● **WHAT NEEDS TO BE DONE**:
Could you print exactly the lines of the listing below, starting at the line that has "Mediació concursal" and ending at the line that has "Lloguer d’espais", and only those lines?

● **DATASET RECORDS**:
= Beginning of Section =

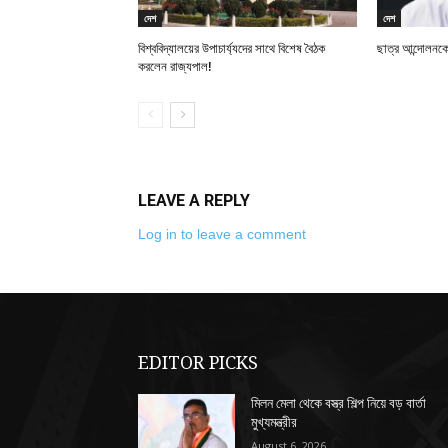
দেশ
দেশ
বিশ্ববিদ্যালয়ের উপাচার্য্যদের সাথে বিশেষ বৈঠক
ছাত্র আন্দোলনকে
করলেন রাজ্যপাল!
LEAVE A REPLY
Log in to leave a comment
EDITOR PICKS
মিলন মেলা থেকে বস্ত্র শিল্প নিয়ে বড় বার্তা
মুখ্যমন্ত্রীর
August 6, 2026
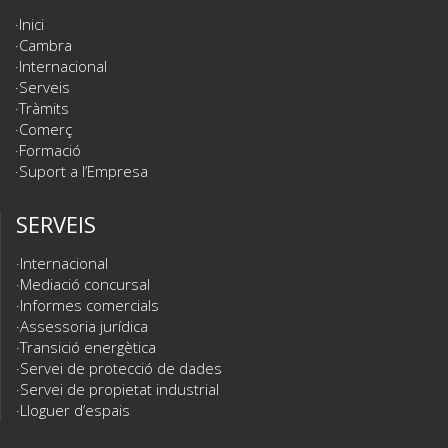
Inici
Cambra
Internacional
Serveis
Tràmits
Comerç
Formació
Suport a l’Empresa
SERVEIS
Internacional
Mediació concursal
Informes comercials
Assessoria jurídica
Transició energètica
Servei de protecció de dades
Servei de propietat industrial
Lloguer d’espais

= End of Section =
= Beginning of Section =

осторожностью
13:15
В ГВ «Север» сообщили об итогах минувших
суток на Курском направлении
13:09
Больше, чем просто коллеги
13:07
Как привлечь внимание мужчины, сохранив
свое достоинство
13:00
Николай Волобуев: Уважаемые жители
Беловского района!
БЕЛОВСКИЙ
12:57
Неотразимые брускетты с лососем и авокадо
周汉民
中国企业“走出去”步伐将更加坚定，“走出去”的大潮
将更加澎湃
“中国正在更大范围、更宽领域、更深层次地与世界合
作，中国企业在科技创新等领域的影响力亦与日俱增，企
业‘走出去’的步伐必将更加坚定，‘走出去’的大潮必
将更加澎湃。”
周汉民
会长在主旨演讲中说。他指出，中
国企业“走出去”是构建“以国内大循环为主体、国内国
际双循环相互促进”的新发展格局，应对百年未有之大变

= End of Section =

● **EXERCISE OUTPUT**:
Mediació concursal
Informes comercials
Assessoria jurídica
Transició energètica
Servei de protecció de dades
Servei de propietat industrial
Lloguer d’espais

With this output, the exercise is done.